Sub-Saharan Africa has one of the highest rates of child marriage in the world. Nearly four in 10 girls marry each year before their 18th birthday, many of them becoming mothers at a young age. Child brides are much more likely to drop out of school, completing fewer years of education than those who marry later. They are also more likely to have children at a young age, adversely affecting their health, and the health and education of their children. Too many of our girls are losing their childhoods and their futures.
But child marriage isn’t just a moral issue for me. It not only hurts individual girls; it hurts communities and countries.
Child marriage will cost the region tens of billions of dollars in lost earnings and human capital wealth. It leads to high fertility rates and population growth that has outpaced economic growth for the last four years. And every year, it results in more than three million girls losing the chance to plan a productive future for themselves.
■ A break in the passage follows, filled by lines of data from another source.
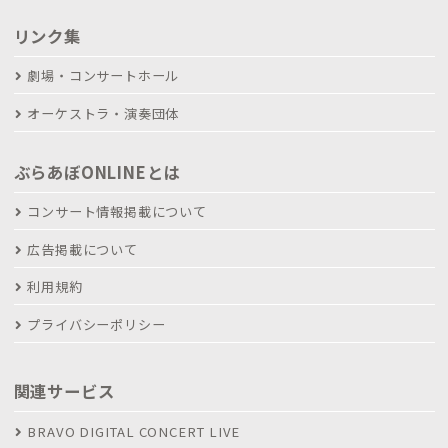
リンク集
劇場・コンサートホール
オーケストラ・演奏団体
ぶらあぼONLINEとは
コンサート情報掲載について
広告掲載について
利用規約
プライバシーポリシー
関連サービス
BRAVO DIGITAL CONCERT LIVE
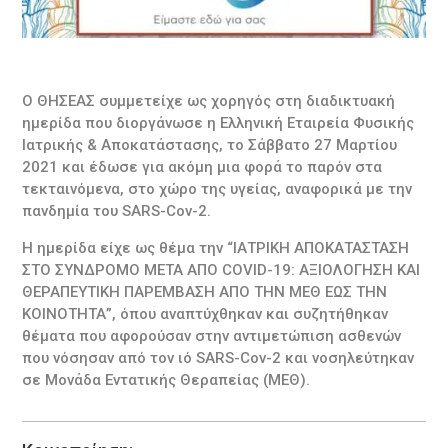
O ΘΗΣΕΑΣ συμμετείχε ως χορηγός στη διαδικτυακή
ημερίδα που διοργάνωσε η Ελληνική Εταιρεία Φυσικής
Ιατρικής & Αποκατάστασης, το Σάββατο 27 Μαρτίου
2021 και έδωσε για ακόμη μια φορά το παρόν στα
τεκταινόμενα, στο χώρο της υγείας, αναφορικά με την
πανδημία του SARS-Cov-2.
Η ημερίδα είχε ως θέμα την “ΙΑΤΡΙΚΗ ΑΠΟΚΑΤΑΣΤΑΣΗ
ΣΤΟ ΣΥΝΔΡΟΜΟ ΜΕΤΑ ΑΠΟ COVID-19: ΑΞΙΟΛΟΓΗΣΗ ΚΑΙ
ΘΕΡΑΠΕΥΤΙΚΗ ΠΑΡΕΜΒΑΣΗ ΑΠΟ ΤΗΝ ΜΕΘ ΕΩΣ ΤΗΝ
ΚΟΙΝΟΤΗΤΑ”, όπου αναπτύχθηκαν και συζητήθηκαν
θέματα που αφορούσαν στην αντιμετώπιση ασθενών
που νόσησαν από τον ιό SARS-Cov-2 και νοσηλεύτηκαν
σε Μονάδα Εντατικής Θεραπείας (ΜΕΘ).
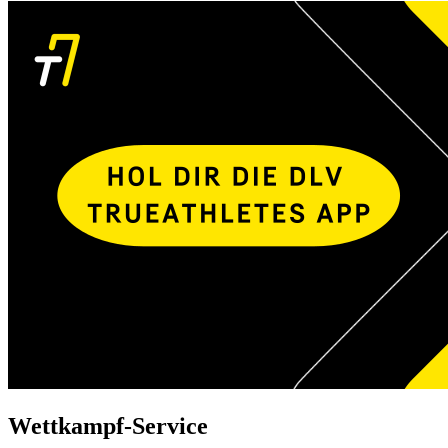
Wettkampf-Service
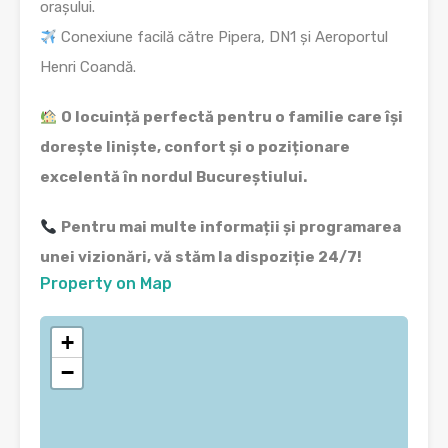
orașului.
Conexiune facilă către Pipera, DN1 și Aeroportul
Henri Coandă.
O locuință perfectă pentru o familie care își
dorește liniște, confort și o poziționare
excelentă în nordul Bucureștiului.
Pentru mai multe informații și programarea
unei vizionări, vă stăm la dispoziție 24/7!
Property on Map
+
−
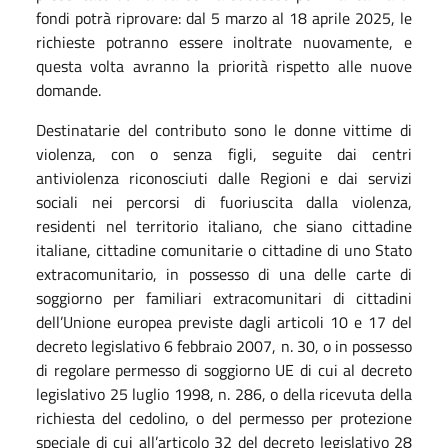
fondi potrà riprovare: dal 5 marzo al 18 aprile 2025, le
richieste potranno essere inoltrate nuovamente, e
questa volta avranno la priorità rispetto alle nuove
domande.
Destinatarie del contributo sono le donne vittime di
violenza, con o senza figli, seguite dai centri
antiviolenza riconosciuti dalle Regioni e dai servizi
sociali nei percorsi di fuoriuscita dalla violenza,
residenti nel territorio italiano, che siano cittadine
italiane, cittadine comunitarie o cittadine di uno Stato
extracomunitario, in possesso di una delle carte di
soggiorno per familiari extracomunitari di cittadini
dell’Unione europea previste dagli articoli 10 e 17 del
decreto legislativo 6 febbraio 2007, n. 30, o in possesso
di regolare permesso di soggiorno UE di cui al decreto
legislativo 25 luglio 1998, n. 286, o della ricevuta della
richiesta del cedolino, o del permesso per protezione
speciale di cui all’articolo 32 del decreto legislativo 28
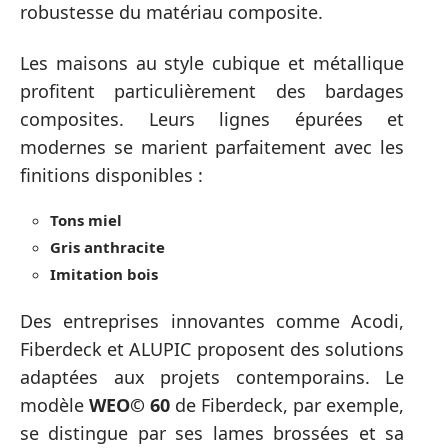
robustesse du matériau composite.
Les maisons au style cubique et métallique
profitent particulièrement des bardages
composites. Leurs lignes épurées et
modernes se marient parfaitement avec les
finitions disponibles :
Tons miel
Gris anthracite
Imitation bois
Des entreprises innovantes comme Acodi,
Fiberdeck et ALUPIC proposent des solutions
adaptées aux projets contemporains. Le
modèle
WEO© 60
de Fiberdeck, par exemple,
se distingue par ses lames brossées et sa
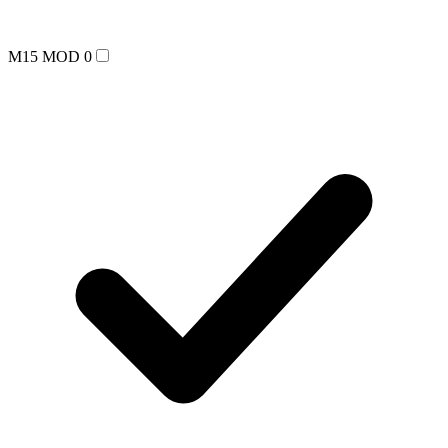
M15 MOD 0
We know that keeping girls in school is one of the best ways to escape child marriage. The more years of secondary education completed, the more likely they are to marry after age 18, and the less likely they are to have children early. With a secondary education, on average, women are more likely to work and make twice as much than those with no education.
We also know that empowerment programs for adolescent girls, especially those that combine community-based clubs, life skills training and vocational training, have changed girls’ lives, creating healthy, educated, productive women. For example, in Uganda, a program for girls and young women increased the likelihood that they engaged in income-generating activities by 72%. The program also saw a significant drop in adolescent fertility, early marriage or cohabitation, and the share of girls reporting that they had sex against their will.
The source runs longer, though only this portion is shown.